▸ **Work to be completed**:
Could you transcribe all of the data exactly and skip any pictures?

▸ **Data block**:
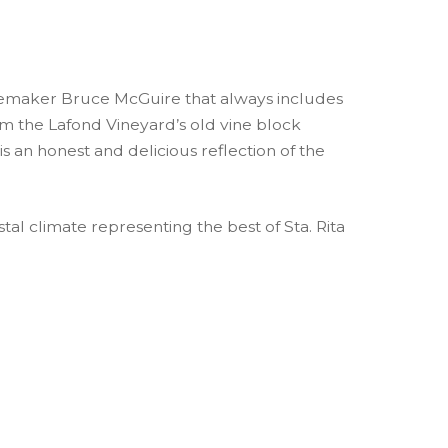
nemaker Bruce McGuire that always includes
rom the Lafond Vineyard’s old vine block
is an honest and delicious reflection of the
tal climate representing the best of Sta. Rita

▸ **Task solution**:
nemaker Bruce McGuire that always includes
rom the Lafond Vineyard’s old vine block
is an honest and delicious reflection of the
tal climate representing the best of Sta. Rita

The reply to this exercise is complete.